(Data extract begins)
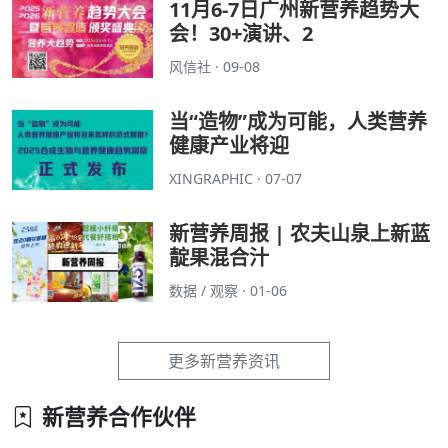
11月6-7日广州新营养趋势大
会！30+演讲、2
风信社 · 09-08
当“造物”成为可能，人类营养
健康产业将迎
XINGRAPHIC · 07-07
新营养周报 | 农夫山泉上新蓝
靛果混合汁
数据 / 观察 · 01-06
更多新营养资讯
新营养合作伙伴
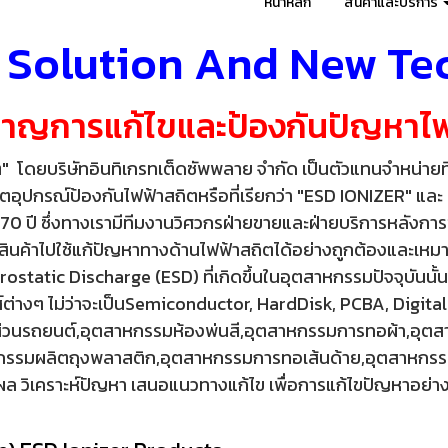
หน้าหลัก
สินค้าและบริการ
 Solution And New Te
ยวชาญการแก้ไขและป้องกัน
ปัญหาไฟ
" โดยบริษัทอินทิเกรทเต็ดซัพพลาย จำกัด เป็นตัวแทนจำหน่ายที
อุปกรณ์ป้องกันไฟฟ้าสถิตหรือที่เรียกว่า "ESD IONIZER" และ "
า 70 ปี ซึ่งทางเรามีทีมงานวิศวกรฝ่ายขายและฝ่ายบริการหลังกา
นำสินค้าไปใช้แก้ปัญหาทางด้านไฟฟ้าสถิตได้อย่างถูกต้องและ
rostatic Discharge (ESD) ที่เกิดขึ้นในอุตสาหกรรมปัจจุบัน
์ต่างๆ ไม่ว่าจะเป็นSemiconductor, HardDisk, PCBA, Digita
้นส่วนรถยนต์,อุตสาหกรรมห้องพ่นสี,อุตสาหกรรมการทอผ้า,อุต
าหกรรมผลิตถุงพลาสติก,อุตสาหกรรมการทอเส้นด้าย,อุตสาหกรร
ิเคราะห์ปัญหา เสนอแนวทางแก้ไข เพื่อการแก้ไขปัญหาอย่างดี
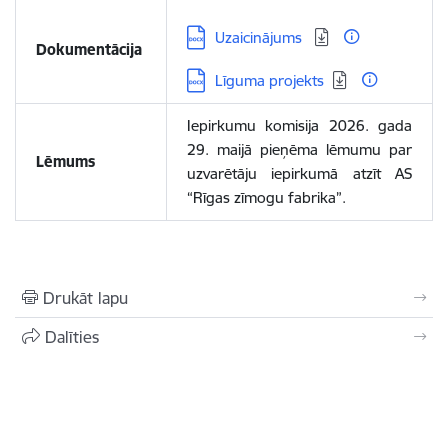
Lejupielādēt:
Uzaicinājums
Dokumentācija
Lejupielādēt:
Līguma projekts
Iepirkumu komisija 2026. gada
29. maijā pieņēma lēmumu par
Lēmums
uzvarētāju iepirkumā atzīt AS
“Rīgas zīmogu fabrika”.
Drukāt lapu
Dalīties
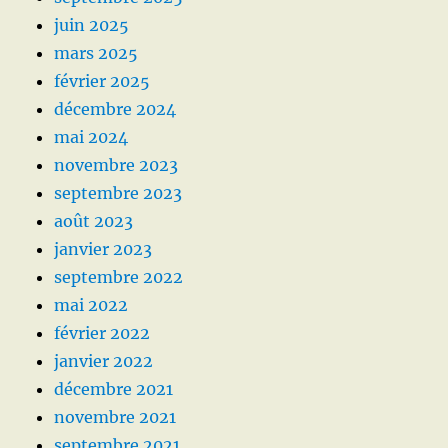
juin 2025
mars 2025
février 2025
décembre 2024
mai 2024
novembre 2023
septembre 2023
août 2023
janvier 2023
septembre 2022
mai 2022
février 2022
janvier 2022
décembre 2021
novembre 2021
septembre 2021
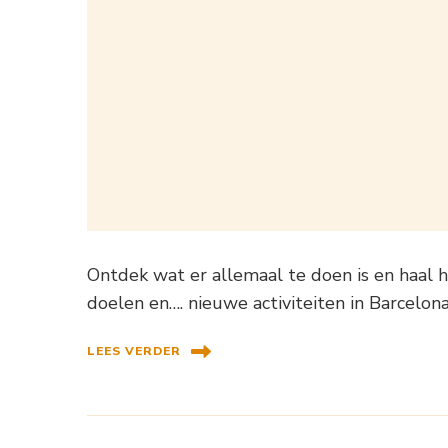
Ontdek wat er allemaal te doen is en haal h
doelen en…. nieuwe activiteiten in Barcelona
LEES VERDER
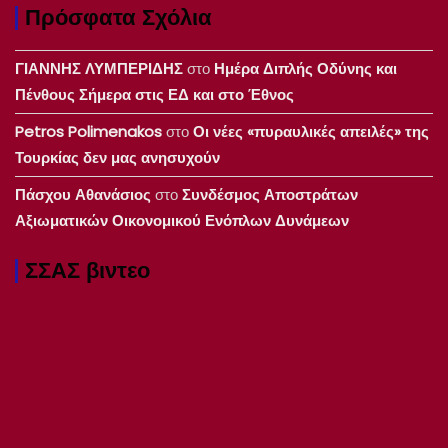
Πρόσφατα Σχόλια
ΓΙΑΝΝΗΣ ΛΥΜΠΕΡΙΔΗΣ
στο
Ημέρα Διπλής Οδύνης και
Πένθους Σήμερα στις ΕΔ και στο Έθνος
Petros Polimenakos
στο
Οι νέες «πυραυλικές απειλές» της
Τουρκίας δεν μας ανησυχούν
Πάσχου Αθανάσιος
στο
Συνδέσμος Αποστράτων
Αξιωματικών Οικονομικού Ενόπλων Δυνάμεων
ΣΣΑΣ βιντεο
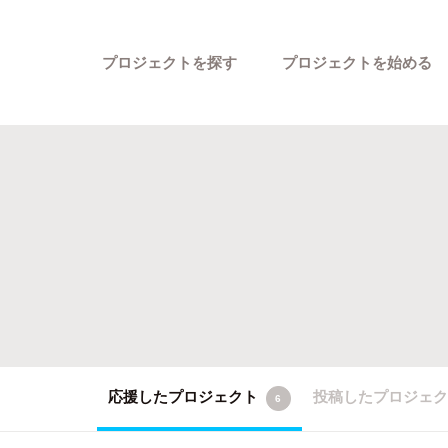
プロジェクトを探す
プロジェクトを始める
カテゴリーから探す
応援したプロジェクト
投稿したプロジェ
6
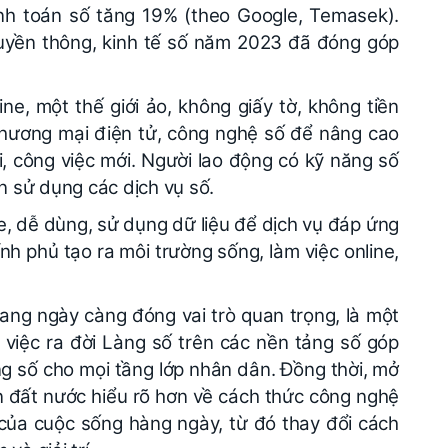
anh toán số tăng 19% (theo Google, Temasek).
uyền thông, kinh tế số năm 2023 đã đóng góp
ine, một thế giới ảo, không giấy tờ, không tiền
hương mại điện tử, công nghệ số để nâng cao
i, công việc mới. Người lao động có kỹ năng số
àn sử dụng các dịch vụ số.
e, dễ dùng, sử dụng dữ liệu để dịch vụ đáp ứng
h phủ tạo ra môi trường sống, làm việc online,
 đang ngày càng đóng vai trò quan trọng, là một
 việc ra đời Làng số trên các nền tảng số góp
g số cho mọi tầng lớp nhân dân. Đồng thời, mở
n đất nước hiểu rõ hơn về cách thức công nghệ
của cuộc sống hàng ngày, từ đó thay đổi cách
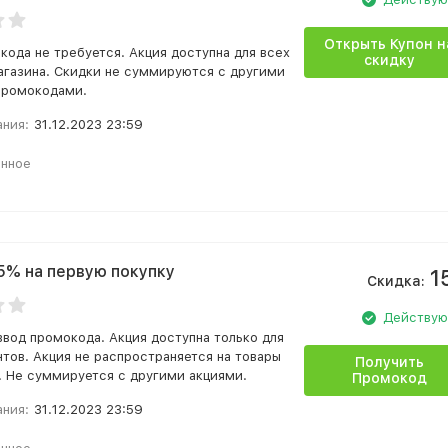
Открыть Купон н
кода не требуется. Акция доступна для всех
скидку
агазина. Скидки не суммируются с другими
промокодами.
ания:
31.12.2023 23:59
анное
5% на первую покупку
1
Скидка:
Действу
ввод промокода. Акция доступна только для
нтов. Акция не распространяется на товары
Получить
. Не суммируется с другими акциями.
Промокод
ания:
31.12.2023 23:59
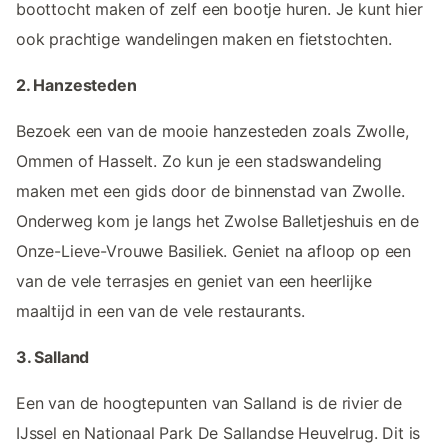
boottocht maken of zelf een bootje huren. Je kunt hier
ook prachtige wandelingen maken en fietstochten.
2. Hanzesteden
Bezoek een van de mooie hanzesteden zoals Zwolle,
Ommen of Hasselt. Zo kun je een stadswandeling
maken met een gids door de binnenstad van Zwolle.
Onderweg kom je langs het Zwolse Balletjeshuis en de
Onze-Lieve-Vrouwe Basiliek. Geniet na afloop op een
van de vele terrasjes en geniet van een heerlijke
maaltijd in een van de vele restaurants.
3. Salland
Een van de hoogtepunten van Salland is de rivier de
IJssel en Nationaal Park De Sallandse Heuvelrug. Dit is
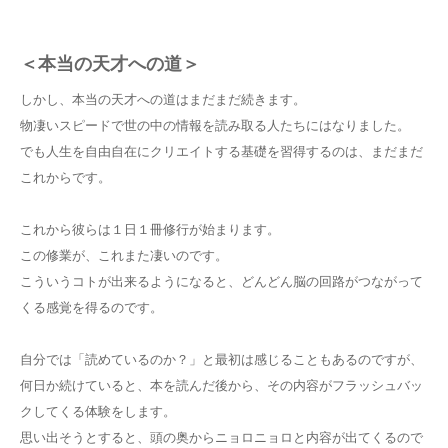
＜本当の天才への道＞
しかし、本当の天才への道はまだまだ続きます。
物凄いスピードで世の中の情報を読み取る人たちにはなりました。
でも人生を自由自在にクリエイトする基礎を習得するのは、まだまだ
これからです。
これから彼らは１日１冊修行が始まります。
この修業が、これまた凄いのです。
こういうコトが出来るようになると、どんどん脳の回路がつながって
くる感覚を得るのです。
自分では「読めているのか？」と最初は感じることもあるのですが、
何日か続けていると、本を読んだ後から、その内容がフラッシュバッ
クしてくる体験をします。
思い出そうとすると、頭の奥からニョロニョロと内容が出てくるので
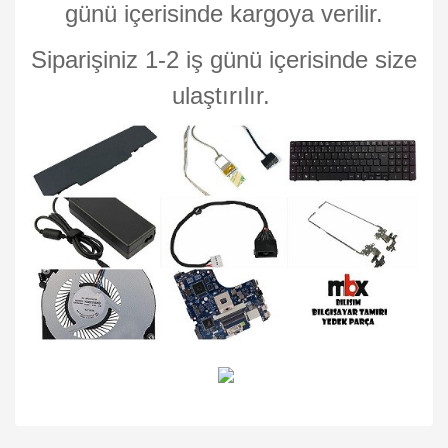
günü içerisinde kargoya verilir.
Siparişiniz 1-2 iş günü içerisinde size
ulaştırılır.
Bu ürünün fiyat bilgisi, resim, ürün açıklamalarında ve diğer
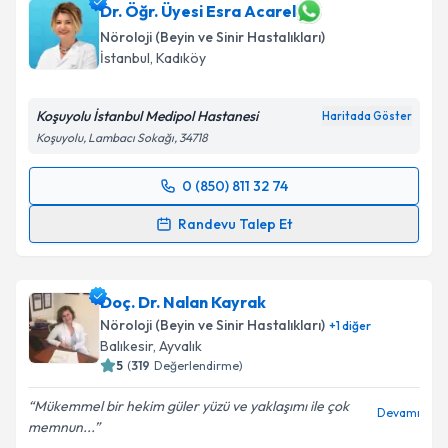
Dr. Öğr. Üyesi Esra Acarel
Nöroloji (Beyin ve Sinir Hastalıkları)
İstanbul
,
Kadıköy
Koşuyolu İstanbul Medipol Hastanesi
Haritada Göster
Koşuyolu, Lambacı Sokağı, 34718
0 (850) 811 32 74
Randevu Takvimi Talebi
Randevu Talep Et
Dr. Öğr. Üyesi Esra Acarel
için randevu takvimi
talebi oluşturun. Size bu uzmandan randevu almanız
Doç. Dr. Nalan Kayrak
için bir takvim hazırlandığında e-posta ile
bilgilendireceğiz.
Nöroloji (Beyin ve Sinir Hastalıkları)
+
1
diğer
Balıkesir
,
Ayvalık
E-posta Adresiniz
5
(
319
Değerlendirme)
Mükemmel bir hekim güler yüzü ve yaklaşımı ile çok
Devamı
memnun...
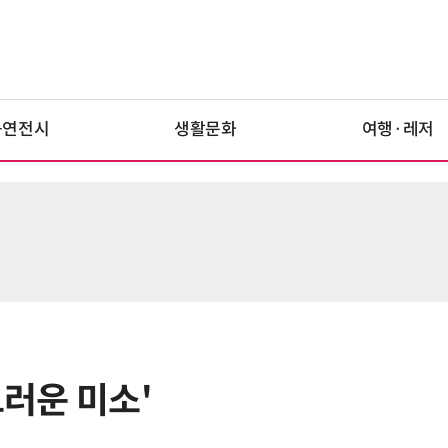
공연전시
생활문화
여행·레저
그러운 미소'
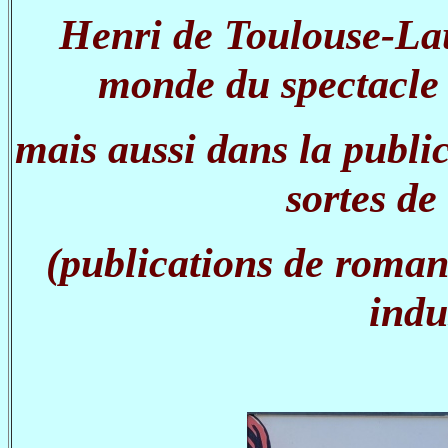
Henri de Toulouse-Lau
monde du spectacle 
mais aussi dans la publi
sortes de
(publications de romans
indus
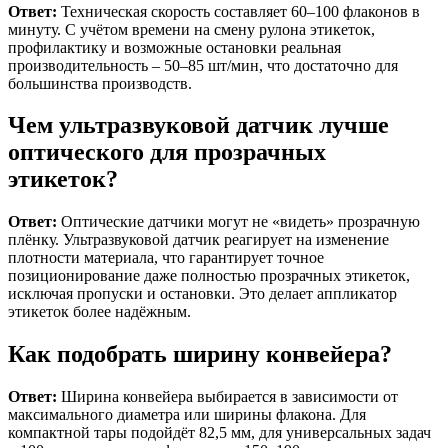
Ответ:
Техническая скорость составляет 60–100 флаконов в
минуту. С учётом времени на смену рулона этикеток,
профилактику и возможные остановки реальная
производительность – 50–85 шт/мин, что достаточно для
большинства производств.
Чем ультразвуковой датчик лучше
оптического для прозрачных
этикеток?
Ответ:
Оптические датчики могут не «видеть» прозрачную
плёнку. Ультразвуковой датчик реагирует на изменение
плотности материала, что гарантирует точное
позиционирование даже полностью прозрачных этикеток,
исключая пропуски и остановки. Это делает аппликатор
этикеток более надёжным.
Как подобрать ширину конвейера?
Ответ:
Ширина конвейера выбирается в зависимости от
максимального диаметра или ширины флакона. Для
компактной тары подойдёт 82,5 мм, для универсальных задач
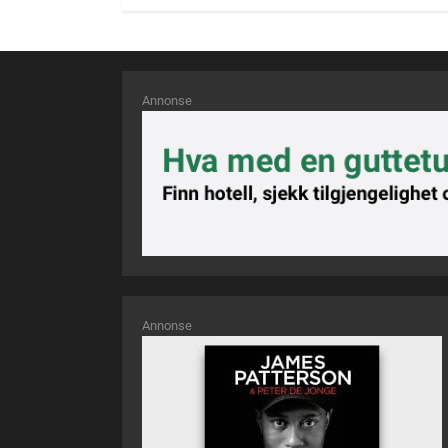
Annonse
Annonse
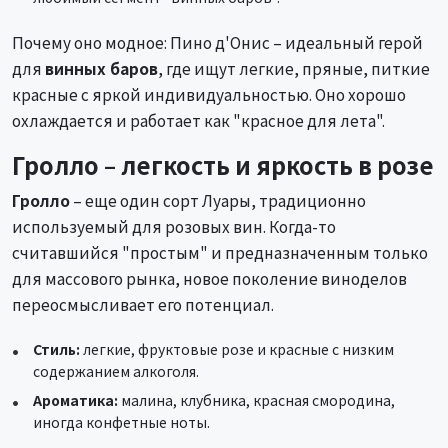
Почему оно модное: Пино д'Онис – идеальный герой
для
винных баров
, где ищут легкие, пряные, питкие
красные с яркой индивидуальностью. Оно хорошо
охлаждается и работает как "красное для лета".
Гролло – легкость и яркость в розе
Гролло
– еще один сорт Луары, традиционно
используемый для розовых вин. Когда-то
считавшийся "простым" и предназначенным только
для массового рынка, новое поколение виноделов
переосмысливает его потенциал.
Стиль:
легкие, фруктовые розе и красные с низким
содержанием алкоголя.
Ароматика:
малина, клубника, красная смородина,
иногда конфетные ноты.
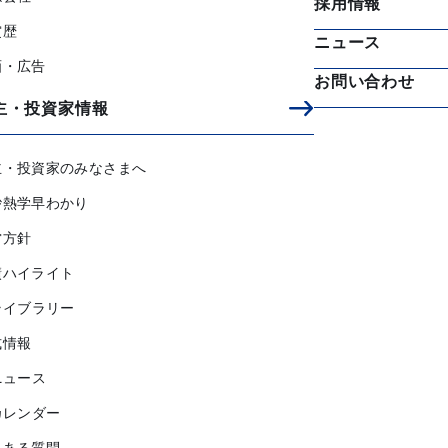
採用情報
賞歴
ニュース
画・広告
お問い合わせ
主・投資家情報
主・投資家のみなさまへ
砂熱学早わかり
営方針
績ハイライト
ライブラリー
式情報
ニュース
カレンダー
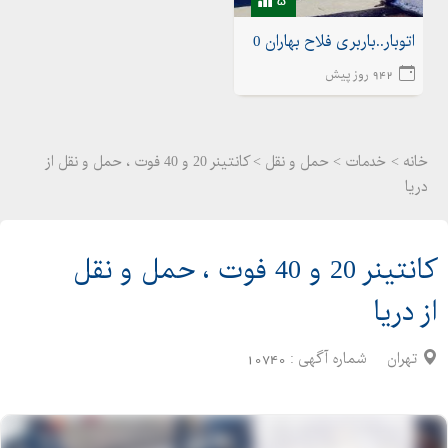
اتوبار..باربری فلاح بهاران 02155175020اتوبار شهرک ولیعصر
942 روز پیش
خانه >
خدمات
>
حمل و نقل > کانتینر 20 و 40 فوت ، حمل و نقل از
دریا
کانتینر 20 و 40 فوت ، حمل و نقل
از دریا
تهران
شماره آگهی :
10740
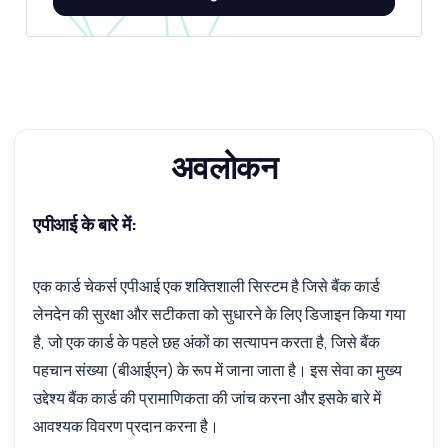
कुछ भी पूछें
कार्ड चेक करने वाला API के बारे में उत्तर
नमस्ते! कार्ड चेक करने वाला API के बारे में कुछ भी पूछें —
एंडपॉइंट्स, मूल्य निर्धारण, इंटीग्रेशन टिप्स, जो आप चाहें।
अवलोकन
मैं कार्ड नंबर कैसे मान्य करूं?
मुझे अनुरोध के लिए कौन से पैरामीटर चाहिए?
एपीआई के बारे में:
मुझे कौन सा उत्तर मिलना चाहिए?
मान्यता प्रक्रिया कितनी तेज है?
एक कार्ड चेकर्स एपीआई एक शक्तिशाली सिस्टम है जिसे बैंक कार्ड
मुझे कौन सी त्रुटियाँ मिल सकती हैं?
लेनदेन की सुरक्षा और सटीकता को सुधारने के लिए डिजाइन किया गया
यह API क्या कर सकता है?
मुझे एक कोड उदाहरण दिखाएं
है, जो एक कार्ड के पहले छह अंकों का सत्यापन करता है, जिसे बैंक
इसकी कीमत क्या है?
पहचान संख्या (बीआईएन) के रूप में जाना जाता है। इस सेवा का मुख्य
उद्देश्य बैंक कार्ड की प्रामाणिकता की जांच करना और इसके बारे में
आवश्यक विवरण प्रदान करना है।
(Data extract ends)
The problem: Would you set down only the lines above from the line with "için bir takvim hazırlandığında e-posta ile" to the line with "mais aussi dans la publi", both included, exactly as they stand and without the pictures?

Written reply:
için bir takvim hazırlandığında e-posta ile
bilgilendireceğiz.
Nöroloji (Beyin ve Sinir Hastalıkları)
+
1
diğer
Balıkesir
,
Ayvalık
E-posta Adresiniz
5
(
319
Değerlendirme)
Mükemmel bir hekim güler yüzü ve yaklaşımı ile çok
Devamı
memnun...
공연전시
생활문화
여행·레저
그러운 미소'
Henri de Toulouse-Lau
monde du spectacle 
mais aussi dans la publi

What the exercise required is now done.